Dades Gorge was beautiful in the daylight.  Our ever patient driver, Rashid, would stop at the best spots to let us take pictures.  Then we would drive on.

The second day is also long.  We stopped at Todgha Gorge.  It is really narrow and it has beautiful cliffs.  I think it would be an ideal place for a rock climber.  Because it is so narrow it seems like all the tourists congregate here.  I would say it reminded me a lot of some place in Zion National Park.

Finally we get to our destination Merzouga.  Before getting to town you see some Berber tents and some camels running around, but as soon as you get to Merzouga you can see the difference.  It is almost as if someone drew a line and in one side you have fine sand and on the other side rocky desert.  Merzouga is what of think of when you say Sahara Desert.  It was amazing.  There are several riads on the edge of town facing the dunes.  You get settled in these hotels, they give you some tea and then send you off.  We didn’t have to wait much to get up on our camels.  We traveled about 1 hour by camel.

Now I can say I rode a camel.  I wouldn’t want to do it again.  I felt like I was going to be thrown off every time they went up or down.  Their gait was also really weird.  But were in the Sahara desert and I needed to do it.

We got our camp and we climbed a dune to see the sunset.  It was very difficult to climb the sand dune but I made it.  My son enjoyed sand boarding down.  We settled in our camp.  It was several tents together with a brick building that served as the dining hall and a small out house.  We ate another tagine.  I have to say it was not my favorite.

After dinner the staff builds a fire, sings Bedouin songs and plays drums.  We had a fun group from Germany that also sang some songs.  Come prepared to sing some camp fire songs.

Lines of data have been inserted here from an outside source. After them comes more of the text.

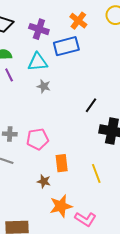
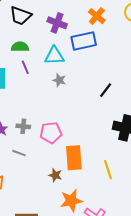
black line: (91, 105) -> (106, 90), moved
orange rectangle: (62, 163) -> (74, 158), size x1.4

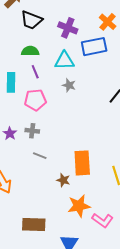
pink pentagon: (51, 133) -> (35, 100), moved
gray line: (19, 153) -> (40, 156), moved

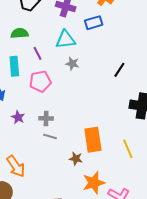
blue rectangle: (94, 47) -> (94, 23), size x0.7
green semicircle: (30, 51) -> (20, 33), moved
gray cross: (32, 131) -> (46, 118), moved

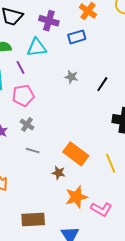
cyan triangle: (65, 40) -> (37, 48), moved
gray star: (72, 64) -> (71, 77), moved
gray cross: (46, 118) -> (27, 124), moved, turned 32
orange rectangle: (93, 140) -> (76, 154), turned -45

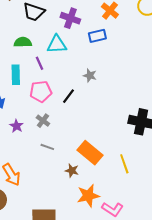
black line: (102, 84) -> (68, 96), moved

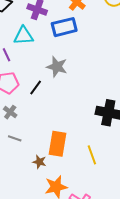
blue rectangle: (97, 36) -> (64, 27), size x1.4
gray star: (90, 75) -> (57, 67), size x1.5
orange rectangle: (90, 153) -> (57, 144), turned 60

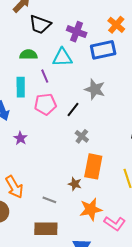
gray cross: (10, 112) -> (82, 136), moved
gray line: (15, 138) -> (49, 200), moved

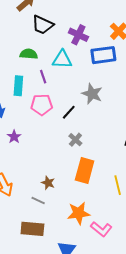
brown star: (75, 184) -> (48, 183), moved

Being the Sahara desert under a full moon, listening to drumming, watching the sand dunes move, the camels in the distance and the silence was one of the special experiences of my life.  It is not something that can be recreated anywhere and I am so glad that we were there.

Sleep was not so good.  We each had our own bed, we each had about 3 or 4 blankets.  But it was not enough.  It was so cold.  It was the coldest night of my life.  I felt like I was at Klondike Derby, minus the snow.  It got really cold, probably in the 20s.  A big change from the 70s that we had during the day. So be prepared.  Thankfully, we are up very early.   Up early enough to see the sunrise.  One more magical experience.  Finally you ride your camel back to the riad, eat a really yummy breakfast and take a much needed shower.  You are back in civilization.

We went back a different way than which we came.  We still drove through some really cool villages but we stopped to see the kasbah in Ouazazate.  It is really old but the interesting part is more the outside than the inside.  Across the street there is a very dorky Motion Picture Museum.  It contains several props from cheese Italian movies that were filmed there.

Our driver chose the best restaurant for lunch.  It was inside this super nice riad.  We ate outside by the pool and I didn’t ever want to move.  The food was good, the prices were fair and it was an oasis during our long trip.  We could have stopped in the studio but we were exhausted and just wanted to get to our hotel.

The trip was amazing.  The stops fascinating.  However, the journey was really long and exhausting.  We got very tired.  I even got sick from all the juggling around.

If you go to Morocco you can’t miss these sights.  They are Morocco to me and I am so glad we visited them.